The start of the school year is imminent for some of you and not too far away for the rest of you. Before your vacation is over, you need to become knowledgeable about ESSA and how to make it work for your program. Fortunately AASL and hopefully your state association has information and resources for you to tap into as you advocate for library funds.
Ever since President Obama signed ESSA into law AASL has been working to ensure that this hard-one replacement of NCLB would get school libraries the recognition and funding they need. Since ESSA calls for “Effective School Library Programs” in Title I, II and IV of the act, it was necessary to define what such a program is. They have done so with a recently released position statement.
The statement is brief and yet succinctly explains the contribution an “effective school library program” makes to students and the educational community. When you review this document, highlight where your library meets the requirements and where it still falls short. Bring it to your principal along with your recommendations as to how you can attain the level required so your school and district will qualify for federal funds under the act.
The discussion opens the door for you to share what you can bring in the way of technology integration, lifelong reading, and the 21st century skills of critical thinking, creating new knowledge, and sharing it widely. Since the position statement refers to the research supporting the contribution of school library programs on student learning and achievement. Also bring your downloaded copy of School Libraries Work -2016 ed. from Scholastic to support that claim.
In a previous blog I mentioned the “landing site” AASL has set-up as a one-stop shopping for ESSA information. All information whether from AASL, ALA, or other sources can be found here. In addition to a link to the position statement, under Rule Making and Guidance it has an extremely helpful PDF from ALA’s Washington Office on Opportunities for School Librarians as a result of ESSA.
The information from the Washington Office focuses on Title I, II, and IV of ESSA. In each case it explains the area covered by that title and part. Under Background it explains what states and school districts must do under the provisos of the Act. Next it lets you know the Library Provisions so you don’t have to read through the legalese of the actual ESSA. Then it details under Next Steps what need to be done to apprise school districts of what they can do under the Act and where it is necessary to contact state officials. The latter will probably best be done by your state library association.

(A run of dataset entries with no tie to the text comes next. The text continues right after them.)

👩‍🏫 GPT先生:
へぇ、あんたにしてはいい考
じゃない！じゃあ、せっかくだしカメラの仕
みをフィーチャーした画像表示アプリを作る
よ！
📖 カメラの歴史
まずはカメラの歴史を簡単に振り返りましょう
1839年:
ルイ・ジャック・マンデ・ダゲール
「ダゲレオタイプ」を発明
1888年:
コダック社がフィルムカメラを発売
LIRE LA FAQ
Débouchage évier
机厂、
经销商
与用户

Title I Part A – Improving Basic Programs Operated by State and Local Educational Agencies will be the most challenging since it authorizes but doesn’t require how these agencies will assist schools in developing effective school library programs. A lot of work is needed to contact and work with these agencies. It would seem for the most part you will need a lot of assistance from your state association unless AASL can develop an action plan to help.

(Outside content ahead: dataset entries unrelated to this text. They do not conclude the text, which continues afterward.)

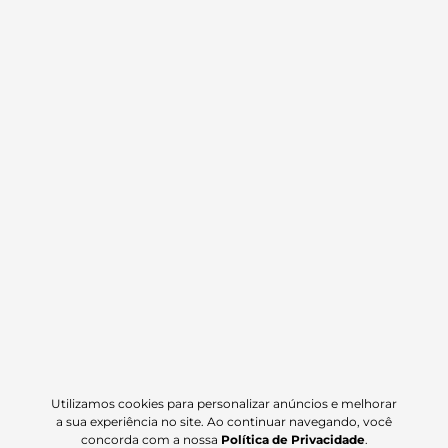
Capa encosto assento almofada
massageadora ortopedica
69,90
R$
Utilizamos cookies para personalizar anúncios e melhorar
a sua experiência no site. Ao continuar navegando, você
concorda com a nossa
Política de Privacidade
.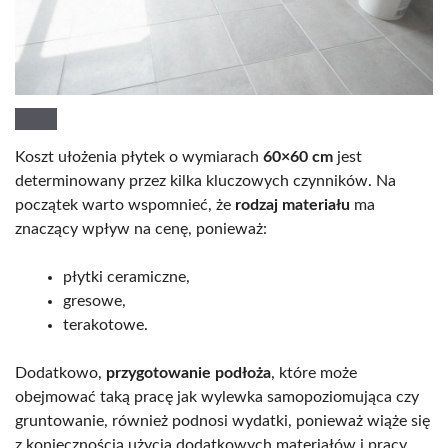
Koszt ułożenia płytek o wymiarach
60×60 cm
jest
determinowany przez kilka kluczowych czynników. Na
początek warto wspomnieć, że
rodzaj materiału
ma
znaczący wpływ na cenę, ponieważ:
płytki ceramiczne,
gresowe,
terakotowe.
Dodatkowo,
przygotowanie podłoża
, które może
obejmować taką pracę jak wylewka samopoziomująca czy
gruntowanie, również podnosi wydatki, ponieważ wiąże się
z koniecznością użycia dodatkowych materiałów i pracy.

Title II Part A -Supporting Effective Instruction is much more promising, as are subsequent relevant parts of the Act since it authorizes states to use grant funds to “support instructional services provided by effective school library programs.” Under NCLB these funds were listed as solely for teachers. Now these can be used to support your professional development. Note it says “can be.” Whether they will, depends a great deal on you.

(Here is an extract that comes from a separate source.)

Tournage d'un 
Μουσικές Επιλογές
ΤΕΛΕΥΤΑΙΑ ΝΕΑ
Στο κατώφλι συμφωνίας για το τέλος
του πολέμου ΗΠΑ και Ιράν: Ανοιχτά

Title II Part B Subpart B Literacy Education for All includes a new K-12 literacy program. School librarians can now apply for grant funds to support this. It also has funding to provide time for teachers and librarians to meet, plan and collaborate on comprehensive literacy instruction. Subgrants awarded must include professional development for teachers AND librarians. Again, you may very well have to bring all this to the attention of your administration. Another section of this subpart deals with the Innovative Approaches to Literacy and specifically authorizes funds to be used for developing and enhancing effective school library programs. It will take advocacy at the federal level to ensure this is fully funded. Expect ALA and AASL to work through the Washington Office to accomplish this – but when asked, be sure to do your part and contact your legislators.
Title IV Part A – Student Support and Academic Enrichment Grants (Block Grants) this is a continuation of what was in NCLB but now librarians have a presence. The grants are tied to poverty levels and include funding for personnel to learn the knowledge and skills needed for technology integration to improve instruction and student achievement. In preparing the grant, school officials must consult with teachers, principals, and other stakeholders who include school librarians.
Once you are grounded in these two documents, check out the other resources on the AASL ESSA landing page. Review the various AASL Position Statements relevant to ESSA. Make it a point to regularly check the link under Resources & Information to ESSA Updates on Knowledge Quest. Look over the material from the ALA program on Unpacking ESSA for the School Librarian.
ESSA is both an opportunity and a challenge. You can move your school library program forward and demonstrate your leadership to your administrators or you can cross your fingers and hope someone does the work for you and you will get some of the funding. Which type of librarian do you want to be? This is the time to step up. Have you done anything so far?